WITH war on Iraq looming, President George Bush is taking spiritual guidance from an unlikely source.

It emerged this week that Bush, the world's most powerful man, logs on to the website of a charity run from a Blackpool house.

Mr Bush even sent an e-mail to the World Healing Crusade, situated opposite an off-licence on Lytham Road.

The charity's aim is to unite people of all religious faiths anywhere in the world using the power of prayer.

It was three weeks after the twin towers disaster and just before the war on the Taliban in Afghanistan that Mr Bush first contacted the website direct from the famous Oval Office in the White House.
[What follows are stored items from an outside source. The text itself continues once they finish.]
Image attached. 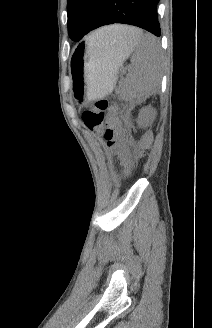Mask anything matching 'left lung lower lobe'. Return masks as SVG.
<instances>
[{"label":"left lung lower lobe","instance_id":"0a47b994","mask_svg":"<svg viewBox=\"0 0 212 328\" xmlns=\"http://www.w3.org/2000/svg\"><path fill=\"white\" fill-rule=\"evenodd\" d=\"M158 2L159 0H103L90 31L108 24L123 23L138 26L160 37Z\"/></svg>","mask_w":212,"mask_h":328}]
</instances>
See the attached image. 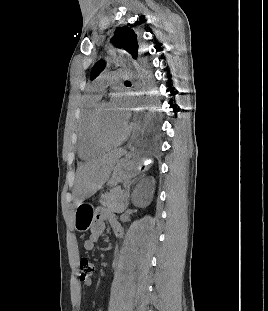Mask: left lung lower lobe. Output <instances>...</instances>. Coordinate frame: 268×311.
Returning <instances> with one entry per match:
<instances>
[{
    "label": "left lung lower lobe",
    "mask_w": 268,
    "mask_h": 311,
    "mask_svg": "<svg viewBox=\"0 0 268 311\" xmlns=\"http://www.w3.org/2000/svg\"><path fill=\"white\" fill-rule=\"evenodd\" d=\"M139 68L147 83L151 85L153 83V75L150 61L145 58H141ZM159 117L160 113L157 110H154V112L148 115L145 123V127L148 131L145 133L146 141H159V139L162 138L161 132H155L158 128Z\"/></svg>",
    "instance_id": "1"
}]
</instances>
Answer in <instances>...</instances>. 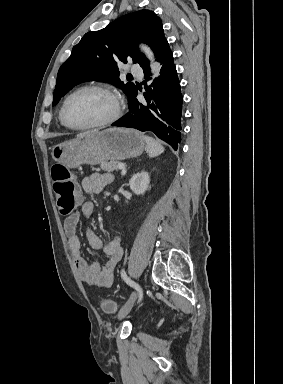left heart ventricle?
Returning <instances> with one entry per match:
<instances>
[{"label": "left heart ventricle", "mask_w": 283, "mask_h": 384, "mask_svg": "<svg viewBox=\"0 0 283 384\" xmlns=\"http://www.w3.org/2000/svg\"><path fill=\"white\" fill-rule=\"evenodd\" d=\"M111 111L112 103L105 94L84 91L69 100L65 117L69 125L81 127L105 119Z\"/></svg>", "instance_id": "left-heart-ventricle-1"}]
</instances>
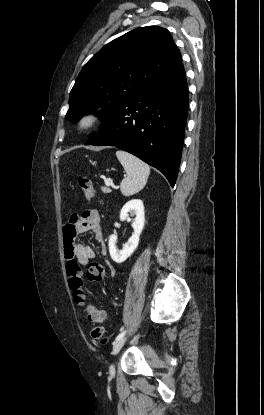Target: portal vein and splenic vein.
I'll return each mask as SVG.
<instances>
[{
    "instance_id": "portal-vein-and-splenic-vein-1",
    "label": "portal vein and splenic vein",
    "mask_w": 264,
    "mask_h": 415,
    "mask_svg": "<svg viewBox=\"0 0 264 415\" xmlns=\"http://www.w3.org/2000/svg\"><path fill=\"white\" fill-rule=\"evenodd\" d=\"M105 185L106 186H111L112 185V181H110V180H105Z\"/></svg>"
}]
</instances>
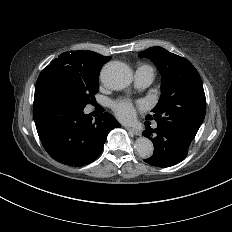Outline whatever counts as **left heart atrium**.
Masks as SVG:
<instances>
[{
	"instance_id": "obj_1",
	"label": "left heart atrium",
	"mask_w": 232,
	"mask_h": 232,
	"mask_svg": "<svg viewBox=\"0 0 232 232\" xmlns=\"http://www.w3.org/2000/svg\"><path fill=\"white\" fill-rule=\"evenodd\" d=\"M115 112L122 120H131L134 118V108L130 103L122 102L115 105Z\"/></svg>"
}]
</instances>
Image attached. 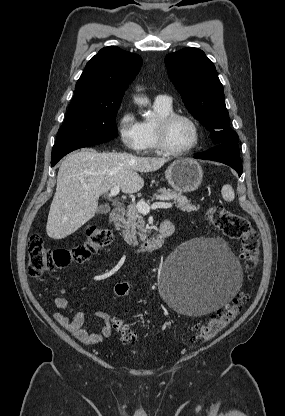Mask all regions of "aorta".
I'll return each mask as SVG.
<instances>
[{
  "label": "aorta",
  "instance_id": "762f6f07",
  "mask_svg": "<svg viewBox=\"0 0 285 416\" xmlns=\"http://www.w3.org/2000/svg\"><path fill=\"white\" fill-rule=\"evenodd\" d=\"M138 102H139L141 105H146L148 101H147L146 99H138Z\"/></svg>",
  "mask_w": 285,
  "mask_h": 416
}]
</instances>
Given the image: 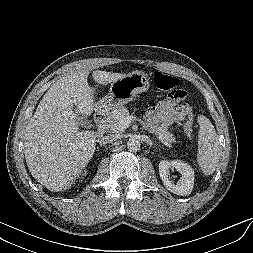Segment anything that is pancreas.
I'll list each match as a JSON object with an SVG mask.
<instances>
[{
  "label": "pancreas",
  "instance_id": "obj_1",
  "mask_svg": "<svg viewBox=\"0 0 253 253\" xmlns=\"http://www.w3.org/2000/svg\"><path fill=\"white\" fill-rule=\"evenodd\" d=\"M128 116L130 115L126 107L121 106L118 109H115L112 111V115L107 124V130L113 134L120 133L122 130L119 128L118 123L121 118ZM154 133L157 139L167 147H171V144L175 142L174 135L162 127H158Z\"/></svg>",
  "mask_w": 253,
  "mask_h": 253
}]
</instances>
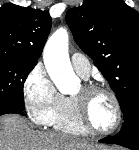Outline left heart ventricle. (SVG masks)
Returning <instances> with one entry per match:
<instances>
[{
  "mask_svg": "<svg viewBox=\"0 0 139 150\" xmlns=\"http://www.w3.org/2000/svg\"><path fill=\"white\" fill-rule=\"evenodd\" d=\"M82 88L76 96L81 95ZM88 115L92 125L98 130L110 129L116 119L115 106L111 98L104 93H97L90 97Z\"/></svg>",
  "mask_w": 139,
  "mask_h": 150,
  "instance_id": "1",
  "label": "left heart ventricle"
}]
</instances>
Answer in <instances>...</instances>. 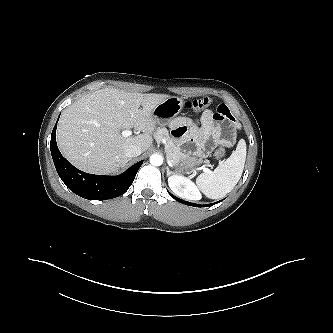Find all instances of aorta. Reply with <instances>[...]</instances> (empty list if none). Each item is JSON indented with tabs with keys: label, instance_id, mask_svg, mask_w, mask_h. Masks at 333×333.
I'll use <instances>...</instances> for the list:
<instances>
[{
	"label": "aorta",
	"instance_id": "aorta-1",
	"mask_svg": "<svg viewBox=\"0 0 333 333\" xmlns=\"http://www.w3.org/2000/svg\"><path fill=\"white\" fill-rule=\"evenodd\" d=\"M150 163L154 166H160L163 163V158L159 154H154L150 157Z\"/></svg>",
	"mask_w": 333,
	"mask_h": 333
}]
</instances>
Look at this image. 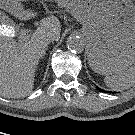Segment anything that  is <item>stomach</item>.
Returning <instances> with one entry per match:
<instances>
[{
	"label": "stomach",
	"instance_id": "stomach-1",
	"mask_svg": "<svg viewBox=\"0 0 135 135\" xmlns=\"http://www.w3.org/2000/svg\"><path fill=\"white\" fill-rule=\"evenodd\" d=\"M21 7L26 0H3ZM68 11L82 26L88 62L99 74L125 71L135 63V6L132 0H49Z\"/></svg>",
	"mask_w": 135,
	"mask_h": 135
}]
</instances>
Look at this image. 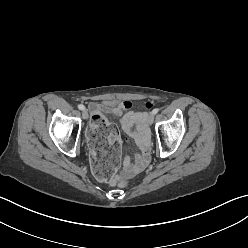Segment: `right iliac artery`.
Wrapping results in <instances>:
<instances>
[{
    "label": "right iliac artery",
    "mask_w": 248,
    "mask_h": 248,
    "mask_svg": "<svg viewBox=\"0 0 248 248\" xmlns=\"http://www.w3.org/2000/svg\"><path fill=\"white\" fill-rule=\"evenodd\" d=\"M78 108H79L80 110H85V106L82 105V104L78 105Z\"/></svg>",
    "instance_id": "1"
}]
</instances>
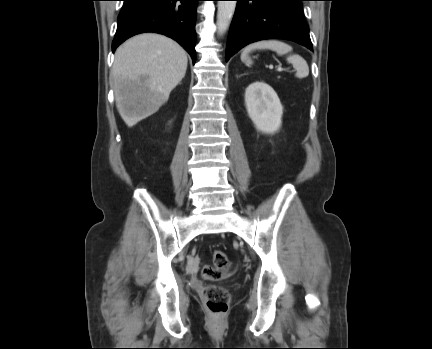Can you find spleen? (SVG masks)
<instances>
[{
  "mask_svg": "<svg viewBox=\"0 0 432 349\" xmlns=\"http://www.w3.org/2000/svg\"><path fill=\"white\" fill-rule=\"evenodd\" d=\"M255 49H270L278 55H284L292 51V47L279 40H262L246 46L241 54V60L247 65H252V59L249 53ZM287 61L293 65L296 70V77L305 78L309 75L307 62L298 54L289 55Z\"/></svg>",
  "mask_w": 432,
  "mask_h": 349,
  "instance_id": "3e777b00",
  "label": "spleen"
}]
</instances>
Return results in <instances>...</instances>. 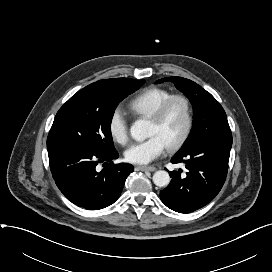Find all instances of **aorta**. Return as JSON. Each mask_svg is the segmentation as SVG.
Segmentation results:
<instances>
[{
    "label": "aorta",
    "instance_id": "obj_1",
    "mask_svg": "<svg viewBox=\"0 0 272 272\" xmlns=\"http://www.w3.org/2000/svg\"><path fill=\"white\" fill-rule=\"evenodd\" d=\"M148 129V121L137 120L130 128L131 136L137 141H144L148 136ZM153 182L158 187H165L170 183V176L167 171H156L153 175Z\"/></svg>",
    "mask_w": 272,
    "mask_h": 272
}]
</instances>
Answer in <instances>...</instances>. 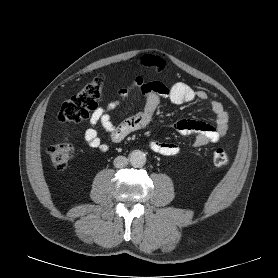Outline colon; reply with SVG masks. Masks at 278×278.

He then e-mailed the Crusade asking the 50-year-old charity to send him their monthly newsletter.

The site, and the crusade's literature, makes claims about curing people from illness through the power of prayer.

The pocket-sized booklet is filled with with testimonies from people who believe their prayers have been answered because of the crusade.

Brother Andrew Butterfield of the World Healing Crusade said: "We have had the e-mail verified by the e-mail co-ordinator at the White House.

"We confirmed that George W. Bush had been on the internet himself when he clicked on our website."

Mr Butterfield, known as Brother Andrew, added: "I believe his interest in our work stems from the fact that we try and transcend the boundaries of religion.

"Our work is based on the healing of communities and relationships within communities and the break-down of dogma and human religion to its most simple form."

He said the Crusade boasts 60,000 members.